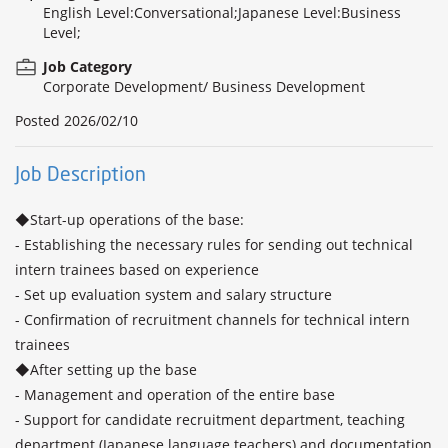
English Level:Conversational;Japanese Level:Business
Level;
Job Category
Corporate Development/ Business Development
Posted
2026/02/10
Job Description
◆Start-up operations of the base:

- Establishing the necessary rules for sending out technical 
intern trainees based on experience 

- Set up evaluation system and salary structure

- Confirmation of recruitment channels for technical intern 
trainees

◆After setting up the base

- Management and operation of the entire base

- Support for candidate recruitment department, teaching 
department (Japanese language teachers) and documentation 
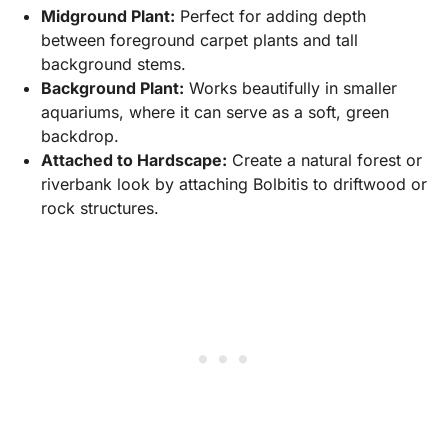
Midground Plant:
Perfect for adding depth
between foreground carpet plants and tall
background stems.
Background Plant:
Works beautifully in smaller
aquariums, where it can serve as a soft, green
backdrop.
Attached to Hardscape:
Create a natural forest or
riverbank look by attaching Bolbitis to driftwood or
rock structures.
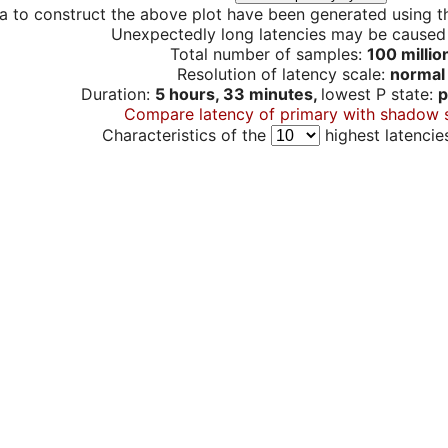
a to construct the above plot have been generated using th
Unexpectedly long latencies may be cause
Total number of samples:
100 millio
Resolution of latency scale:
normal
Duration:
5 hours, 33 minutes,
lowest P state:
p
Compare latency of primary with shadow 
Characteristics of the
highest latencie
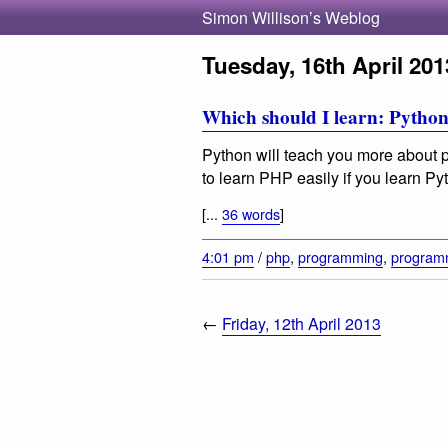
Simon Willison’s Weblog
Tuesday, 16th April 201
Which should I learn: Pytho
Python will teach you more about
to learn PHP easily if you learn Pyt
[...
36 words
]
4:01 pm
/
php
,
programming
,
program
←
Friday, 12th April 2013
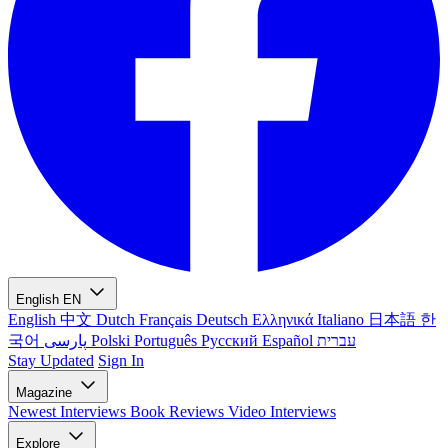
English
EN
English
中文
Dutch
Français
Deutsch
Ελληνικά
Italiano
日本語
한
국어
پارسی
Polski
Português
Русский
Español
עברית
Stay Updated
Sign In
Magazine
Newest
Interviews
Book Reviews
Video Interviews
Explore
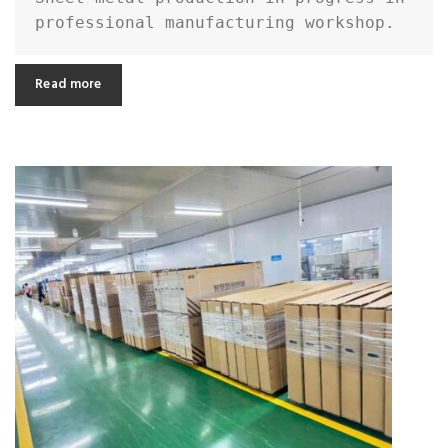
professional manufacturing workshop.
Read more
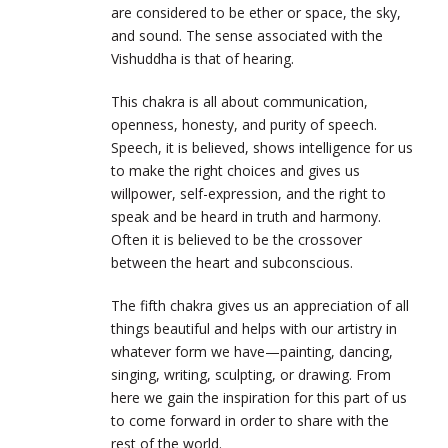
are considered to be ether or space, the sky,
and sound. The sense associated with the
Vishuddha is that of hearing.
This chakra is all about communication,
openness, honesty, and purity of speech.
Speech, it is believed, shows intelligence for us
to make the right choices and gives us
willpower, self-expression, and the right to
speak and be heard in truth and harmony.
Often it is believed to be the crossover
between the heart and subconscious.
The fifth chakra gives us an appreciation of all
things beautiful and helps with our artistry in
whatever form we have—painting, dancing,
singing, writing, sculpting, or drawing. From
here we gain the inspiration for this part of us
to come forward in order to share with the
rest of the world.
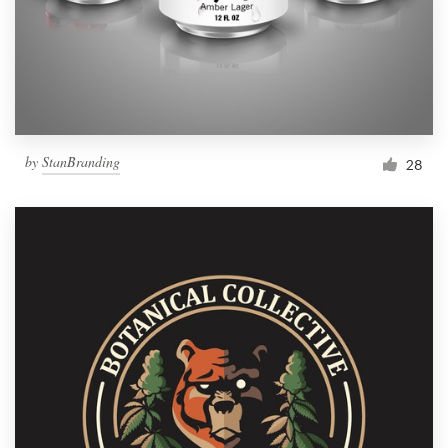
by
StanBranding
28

════════════════════

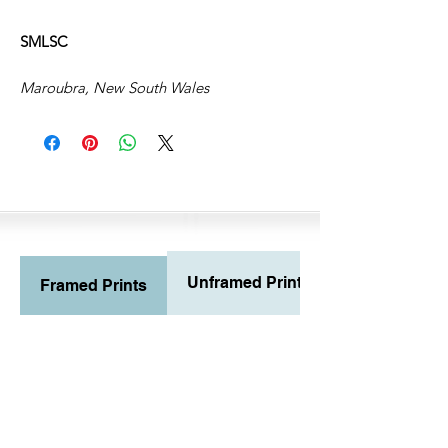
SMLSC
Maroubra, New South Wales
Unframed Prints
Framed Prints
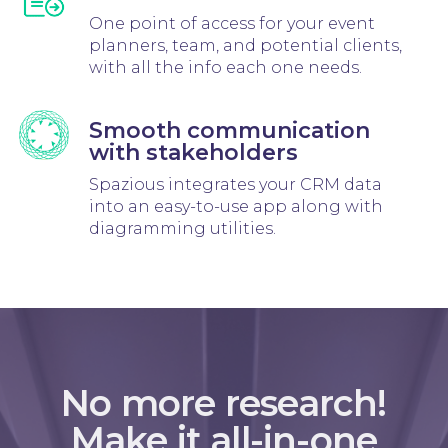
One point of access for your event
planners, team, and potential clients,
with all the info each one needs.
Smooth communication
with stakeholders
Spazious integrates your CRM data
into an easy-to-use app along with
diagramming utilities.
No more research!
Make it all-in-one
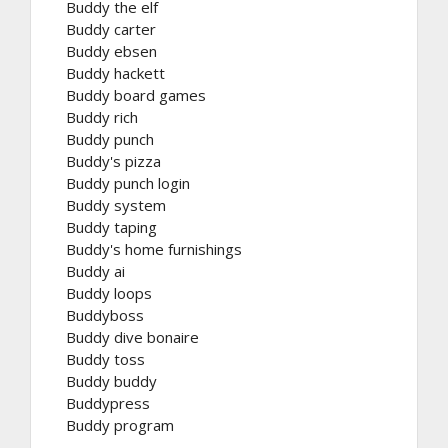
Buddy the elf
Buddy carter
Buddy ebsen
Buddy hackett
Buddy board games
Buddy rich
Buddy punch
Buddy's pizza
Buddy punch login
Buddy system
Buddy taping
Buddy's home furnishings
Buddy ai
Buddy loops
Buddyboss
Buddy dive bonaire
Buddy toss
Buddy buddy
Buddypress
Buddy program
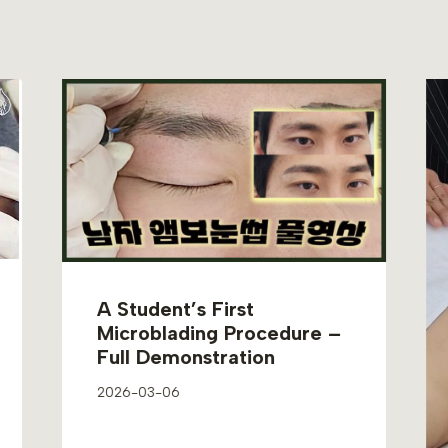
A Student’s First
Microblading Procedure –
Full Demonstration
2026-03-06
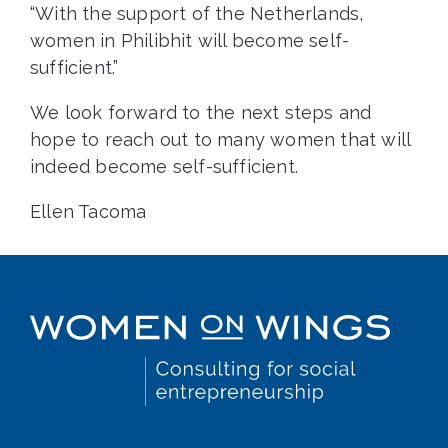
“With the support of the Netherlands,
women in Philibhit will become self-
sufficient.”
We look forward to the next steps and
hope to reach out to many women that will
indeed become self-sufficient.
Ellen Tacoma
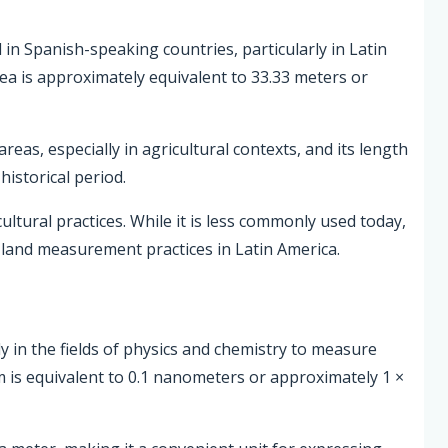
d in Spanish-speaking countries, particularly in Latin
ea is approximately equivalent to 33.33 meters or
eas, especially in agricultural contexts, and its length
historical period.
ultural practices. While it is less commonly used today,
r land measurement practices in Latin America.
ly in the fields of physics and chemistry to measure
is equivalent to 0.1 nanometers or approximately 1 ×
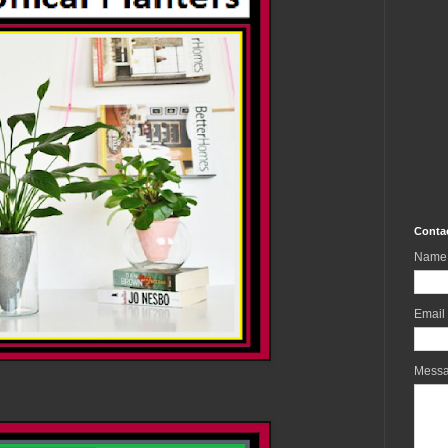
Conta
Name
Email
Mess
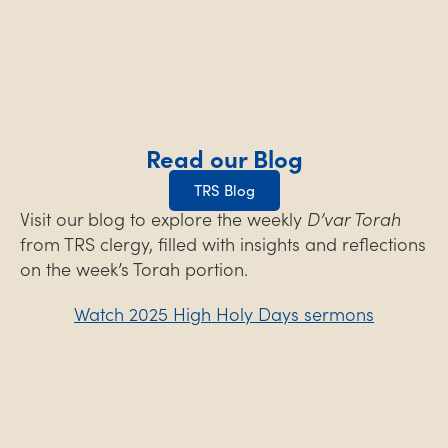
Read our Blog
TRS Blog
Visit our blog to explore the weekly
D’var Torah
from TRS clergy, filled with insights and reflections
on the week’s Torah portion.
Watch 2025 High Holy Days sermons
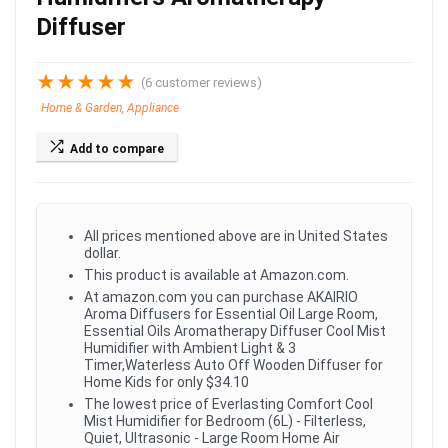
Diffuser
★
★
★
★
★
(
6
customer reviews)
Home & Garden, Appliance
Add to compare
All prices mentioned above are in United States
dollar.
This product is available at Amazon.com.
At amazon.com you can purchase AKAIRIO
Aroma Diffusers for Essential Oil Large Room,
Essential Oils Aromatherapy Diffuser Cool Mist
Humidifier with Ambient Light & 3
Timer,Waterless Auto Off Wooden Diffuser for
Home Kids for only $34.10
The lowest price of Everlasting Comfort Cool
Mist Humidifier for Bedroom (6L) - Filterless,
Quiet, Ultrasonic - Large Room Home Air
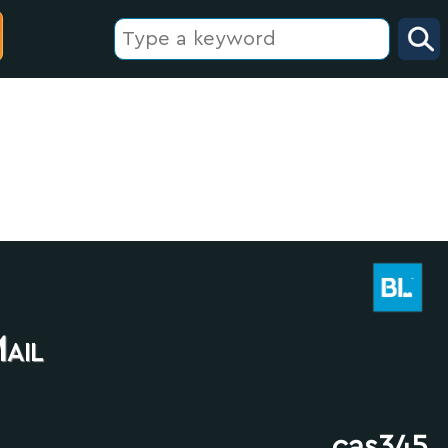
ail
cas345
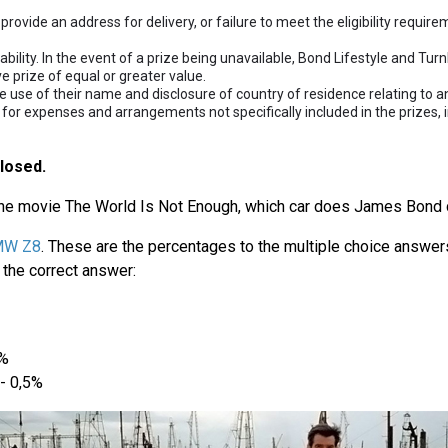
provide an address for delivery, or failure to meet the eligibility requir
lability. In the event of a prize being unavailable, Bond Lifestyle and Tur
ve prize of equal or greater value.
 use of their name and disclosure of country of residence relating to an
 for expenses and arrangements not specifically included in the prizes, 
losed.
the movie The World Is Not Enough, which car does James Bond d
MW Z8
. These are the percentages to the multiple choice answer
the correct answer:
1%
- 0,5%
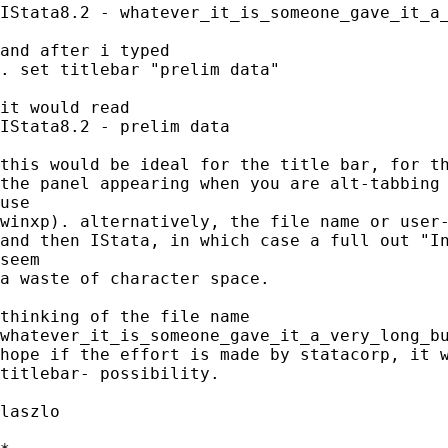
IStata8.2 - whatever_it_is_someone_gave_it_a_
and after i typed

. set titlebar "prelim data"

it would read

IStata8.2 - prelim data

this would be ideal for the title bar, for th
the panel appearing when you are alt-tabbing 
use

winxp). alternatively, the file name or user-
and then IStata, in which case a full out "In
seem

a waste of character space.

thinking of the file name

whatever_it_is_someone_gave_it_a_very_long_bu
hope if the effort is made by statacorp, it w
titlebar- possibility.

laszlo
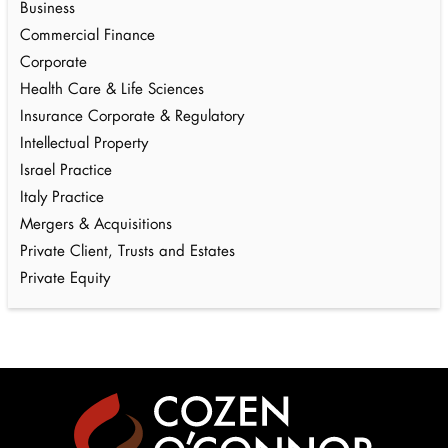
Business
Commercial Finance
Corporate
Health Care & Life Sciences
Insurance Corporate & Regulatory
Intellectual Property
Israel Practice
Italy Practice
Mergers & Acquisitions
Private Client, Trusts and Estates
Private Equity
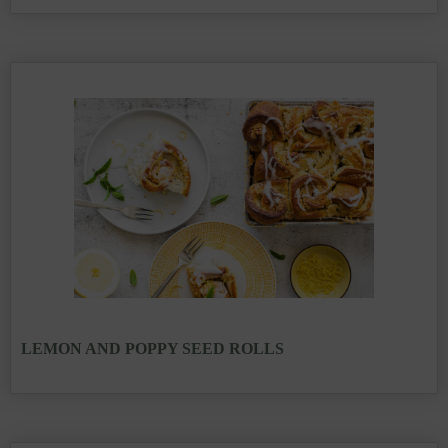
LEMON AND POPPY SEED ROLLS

════════════════════

Problem description:
What is needed is an exact copy of the lines above, from the one holding "with all the info each one needs." down to the one holding "d in Spanish-speaking", with those two included and the pictures left out.

Output:
with all the info each one needs.
Smooth communication
with stakeholders
Spazious integrates your CRM data
into an easy-to-use app along with
diagramming utilities.
No more research!
Make it all-in-one
Buddy the elf
Buddy carter
Buddy ebsen
Buddy hackett
Buddy board games
Buddy rich
Buddy punch
Buddy's pizza
Buddy punch login
Buddy system
Buddy taping
Buddy's home furnishings
Buddy ai
Buddy loops
Buddyboss
Buddy dive bonaire
Buddy toss
Buddy buddy
Buddypress
Buddy program
A Student’s First
Microblading Procedure –
Full Demonstration
2026-03-06
“With the support of the Netherlands,
women in Philibhit will become self-
sufficient.”
We look forward to the next steps and
hope to reach out to many women that will
indeed become self-sufficient.
Ellen Tacoma
d in Spanish-speaking countries, particularly in Latin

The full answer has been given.